I’ve been thinking about something a lot over the last few weeks, and after speaking to someone about it, here it is.
This issues lies at the heart of all of my frustrations in walking this life with God, and I think I will always struggle with the “whys” of it.
We know that when we are saved, we are new creations with renewed minds, a new spirit…new everything. Belonging to Him and walking with Him is supposed to make us more like Him, in His heart and spirit. And for the longest time, I have thought the way I’m learning to handle conflict and anger is the “right” way. I mean, I give myself a “timeout”, so I can reflect before I act.
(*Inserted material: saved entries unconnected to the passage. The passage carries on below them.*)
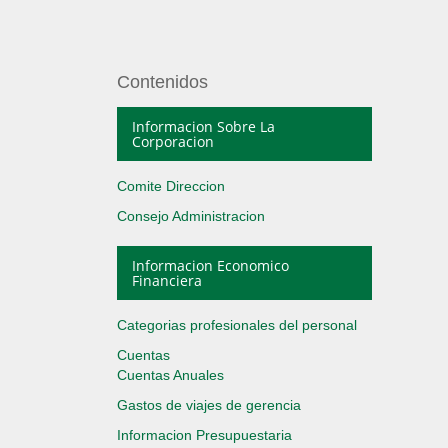
Contenidos
Informacion Sobre La
Corporacion
Comite Direccion
Consejo Administracion
Informacion Economico
Financiera
Categorias profesionales del personal
Cuentas
Cuentas Anuales
Gastos de viajes de gerencia
Informacion Presupuestaria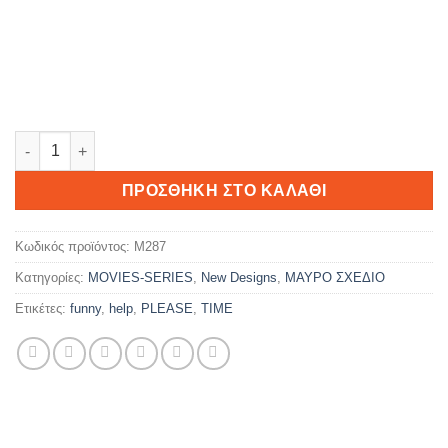
Game Over... ποσότητα
ΠΡΟΣΘΉΚΗ ΣΤΟ ΚΑΛΆΘΙ
Κωδικός προϊόντος:
M287
Κατηγορίες:
MOVIES-SERIES
,
New Designs
,
ΜΑΥΡΟ ΣΧΕΔΙΟ
Ετικέτες:
funny
,
help
,
PLEASE
,
TIME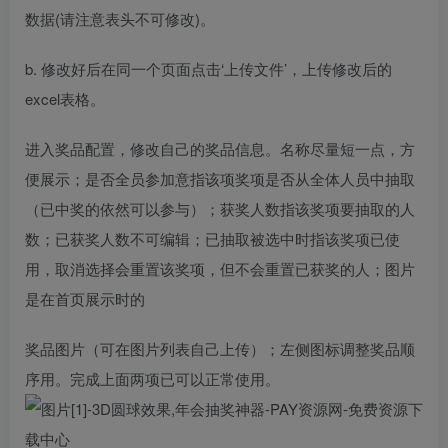
数据(请注意表头不可修改)。
b. 修改好后在同一个页面点击‘上传文件’，上传修改后的
excel表格。
进入奖品配置，修改自己的奖品信息。名称尽量短一点，方
便展示；是否全员参加意指该项奖项是否从全体人员中抽取
（已中奖的依然可以参与）；获奖人数指该奖项要抽取的人
数；已获奖人数不可编辑；已抽取被选中时指该奖项已使
用，取消选择会重置该奖项，但不会重置已获奖的人；图片
是在首页展示时的
奖品图片（可在图片列表自己上传）；左侧图标调整奖品顺
序用。完成上面两项已可以正常使用。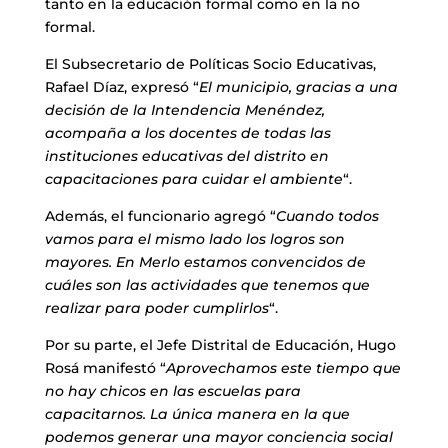
tanto en la educación formal como en la no
formal.
El Subsecretario de Políticas Socio Educativas,
Rafael Díaz, expresó “
El municipio, gracias a una
decisión de la Intendencia Menéndez,
acompaña a los docentes de todas las
instituciones educativas del distrito en
capacitaciones para cuidar el ambiente
“.
Además, el funcionario agregó “
Cuando todos
vamos para el mismo lado los logros son
mayores. En Merlo estamos convencidos de
cuáles son las actividades que tenemos que
realizar para poder cumplirlos
“.
Por su parte, el Jefe Distrital de Educación, Hugo
Rosá manifestó “
Aprovechamos este tiempo que
no hay chicos en las escuelas para
capacitarnos. La única manera en la que
podemos generar una mayor conciencia social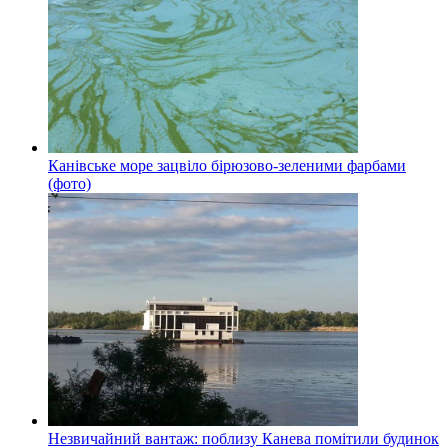
Канівське море зацвіло бірюзово-зеленими фарбами
(фото)
Незвичайний вантаж: поблизу Канева помітили будинок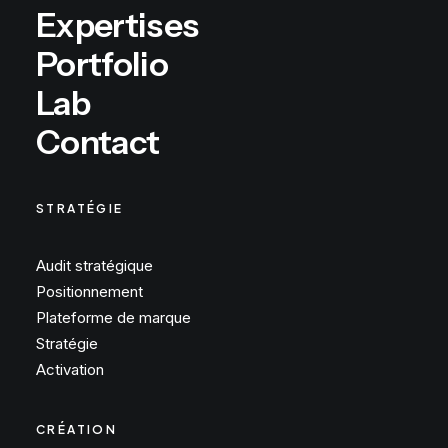
Expertises
Portfolio
Lab
Contact
STRATÉGIE
Audit stratégique
Positionnement
Plateforme de marque
Stratégie
Activation
CRÉATION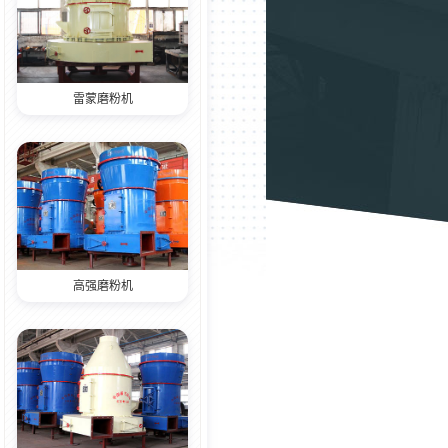
雷蒙磨粉机
高强磨粉机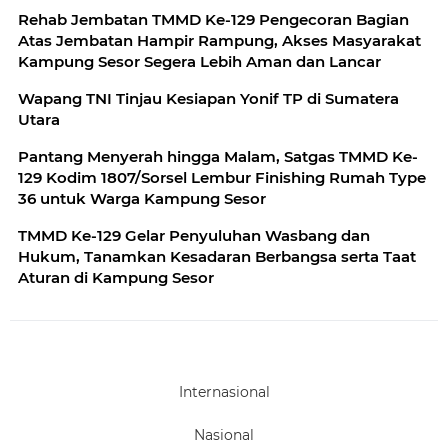
Rehab Jembatan TMMD Ke-129 Pengecoran Bagian
Atas Jembatan Hampir Rampung, Akses Masyarakat
Kampung Sesor Segera Lebih Aman dan Lancar
Wapang TNI Tinjau Kesiapan Yonif TP di Sumatera
Utara
Pantang Menyerah hingga Malam, Satgas TMMD Ke-
129 Kodim 1807/Sorsel Lembur Finishing Rumah Type
36 untuk Warga Kampung Sesor
TMMD Ke-129 Gelar Penyuluhan Wasbang dan
Hukum, Tanamkan Kesadaran Berbangsa serta Taat
Aturan di Kampung Sesor
Internasional
Nasional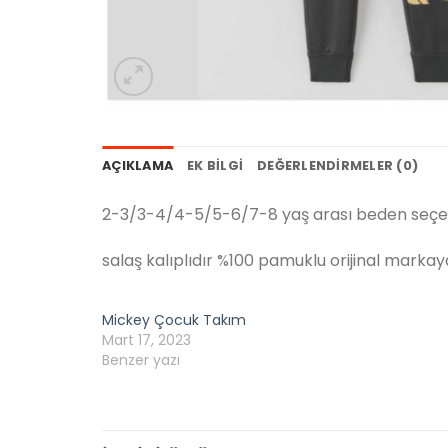
AÇIKLAMA
EK BILGI
DEĞERLENDIRMELER (0)
2-3/3-4/4-5/5-6/7-8 yaş arası beden seçe
salaş kalıplıdır %100 pamuklu orijinal markaya
Mickey Çocuk Takım
Mart 17, 2023
Benzer yazı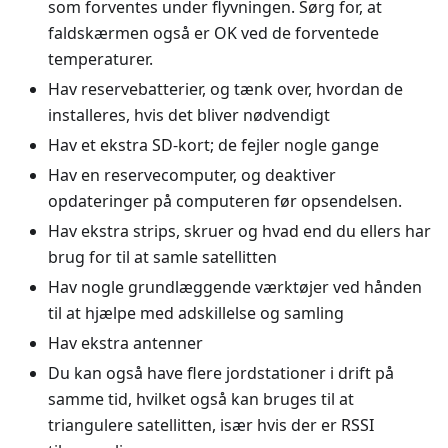
som forventes under flyvningen. Sørg for, at
faldskærmen også er OK ved de forventede
temperaturer.
Hav reservebatterier, og tænk over, hvordan de
installeres, hvis det bliver nødvendigt
Hav et ekstra SD-kort; de fejler nogle gange
Hav en reservecomputer, og deaktiver
opdateringer på computeren før opsendelsen.
Hav ekstra strips, skruer og hvad end du ellers har
brug for til at samle satellitten
Hav nogle grundlæggende værktøjer ved hånden
til at hjælpe med adskillelse og samling
Hav ekstra antenner
Du kan også have flere jordstationer i drift på
samme tid, hvilket også kan bruges til at
triangulere satellitten, især hvis der er RSSI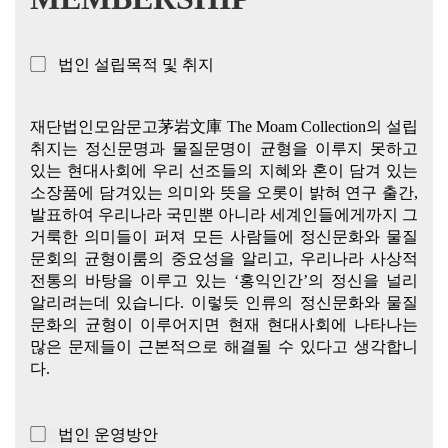
▢ 법인 설립목적 및 취지
재단법인모암문고茅岩文庫 The Moam Collection의 설립
취지는 정신문명과 물질문명이 균형을 이루지 못하고
있는 현대사회에 우리 선조들의 지혜와 혼이 담겨 있는
소장품에 담겨있는 의미와 뜻을 오롯이 밝혀 연구 출간,
발표하여 우리나라 국민뿐 아니라 세계인들에게까지 그
거룩한 의미들이 퍼져 모든 사람들에 정신문화와 물질
문회의 균형이룸의 중요성을 알리고, 우리나라 사상적
전통의 바탕을 이루고 있는 ‘홍익인간’의 정신을 널리
알리려는데 있습니다. 이렇듯 인류의 정신문화와 물질
문화의 균형이 이루어지면 현재 현대사회에 나타나는
많은 문제들이 근본적으로 해결될 수 있다고 생각합니
다.
▢ 법인 운영방안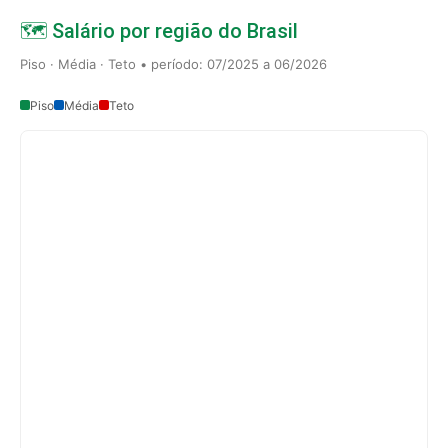
🗺️ Salário por região do Brasil
Piso · Média · Teto • período: 07/2025 a 06/2026
Piso
Média
Teto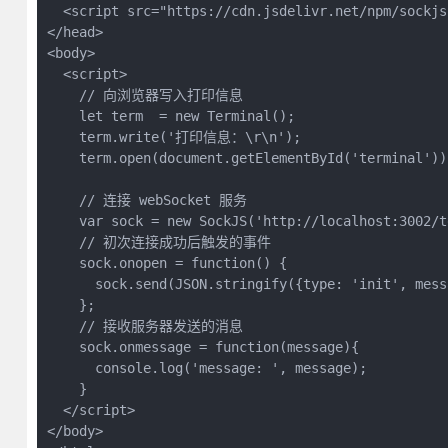
  <script src="https://cdn.jsdelivr.net/npm/sockjs
</head>

<body>

  <script>

    // 向浏览器写入打印信息

    let term  = new Terminal();

    term.write('打印信息：\r\n');

    term.open(document.getElementById('terminal'));
    // 连接 webSocket 服务

    var sock = new SockJS('http://localhost:3002/te
    // 初次连接成功后触发的事件

    sock.onopen = function() {

      sock.send(JSON.stringify({type: 'init', me
    };

    // 接收服务器发送的消息

    sock.onmessage = function(message){

      console.log('message: ', message);

    }

  </script>

</body>
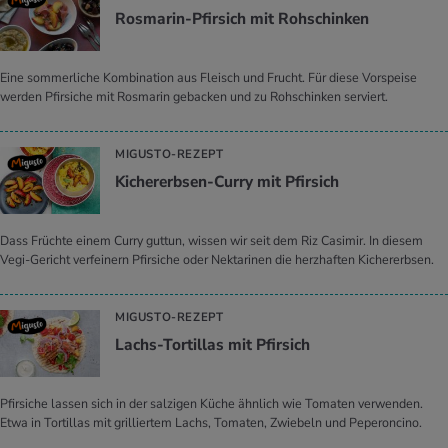
Ros­ma­rin-Pfir­sich mit Roh­schin­ken
Eine sommerliche Kombination aus Fleisch und Frucht. Für diese Vorspeise
werden Pfirsiche mit Rosmarin gebacken und zu Rohschinken serviert.
MIGUSTO-REZEPT
Ki­cher­erb­sen-Curry mit Pfir­sich
Dass Früchte einem Curry guttun, wissen wir seit dem Riz Casimir. In diesem
Vegi-Gericht verfeinern Pfirsiche oder Nektarinen die herzhaften Kichererbsen.
MIGUSTO-REZEPT
Lachs-Tor­til­las mit Pfir­sich
Pfirsiche lassen sich in der salzigen Küche ähnlich wie Tomaten verwenden.
Etwa in Tortillas mit grilliertem Lachs, Tomaten, Zwiebeln und Peperoncino.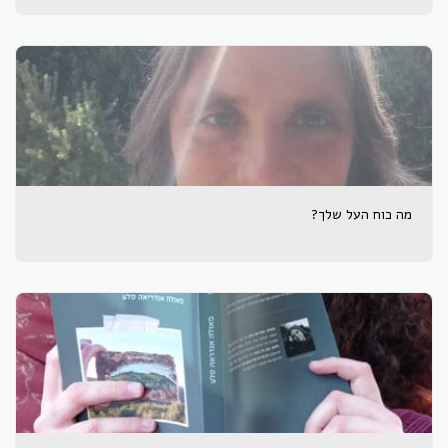
מה כוח העל שלך?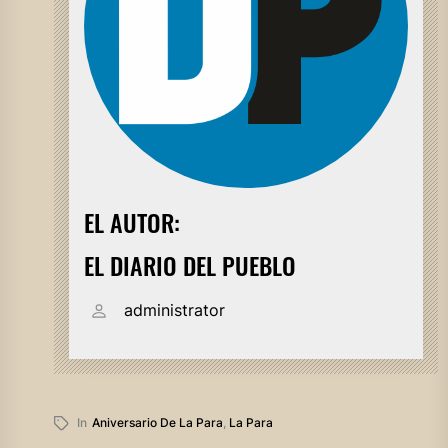
EL AUTOR:
EL DIARIO DEL PUEBLO
administrator
In
Aniversario De La Para
,
La Para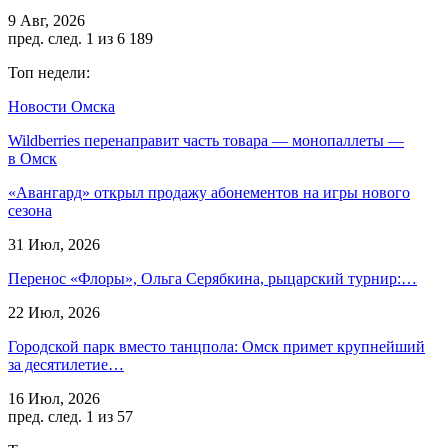
9 Авг, 2026
пред.
след.
1 из 6 189
Топ недели:
Новости Омска
Wildberries перенаправит часть товара — монопаллеты —
в Омск
«Авангард» открыл продажу абонементов на игры нового
сезона
31 Июл, 2026
Перенос «Флоры», Ольга Серябкина, рыцарский турнир:…
22 Июл, 2026
Городской парк вместо танцпола: Омск примет крупнейший
за десятилетие…
16 Июл, 2026
пред.
след.
1 из 57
I take “breathers”, or a walk, or swear under my breath. Sometimes I take on my old self and just lash out and quickly follow up with a nice, sincere apology. Even that deep breath I take to calm down…none of these are actions of walking in the Spirit! Jesus didn’t need to take a breather to keep himself from having a complete meltdown, like I do.
I’m talking in terms of “I” and “me”, but if you’re honest, maybe you will lump yourself in with me in this shameful category.
Will I ever be perfect? Will I ever reflect Him TRULY? Will my gut reactions, my sincerest actions, ever reflect Jesus? Will I ever just naturally and impulsively respond to pain and conflict with grace, humility, patience, and gentleness without taking even the smallest nanosecond to consider my actions? Are these verses about God being greater than our hearts even when our hearts condemn us…are they being misused to pacify the guilt we experience when we screw up?
What would the world look like if we were at least a little more honest about ourselves? I think it would make it incredibly difficult to criticize, judge, and condemn another’s mistake. Maybe THAT’S why this sometimes unbearable struggle seems to go on and on and on… Maybe it’s so that we would never forget how much we need His mercy every single day of our lives, and so, be more willing to be merciful to those around us. I realize , too, on the flip side of that, if I spend the rest of my life condemning myself for not being all I see I could be, then I think it will be become easier and easier to condemn others as well.
The key is not to work on our anger management skills, but maybe to work on our mercy skills! Today, I will start with me.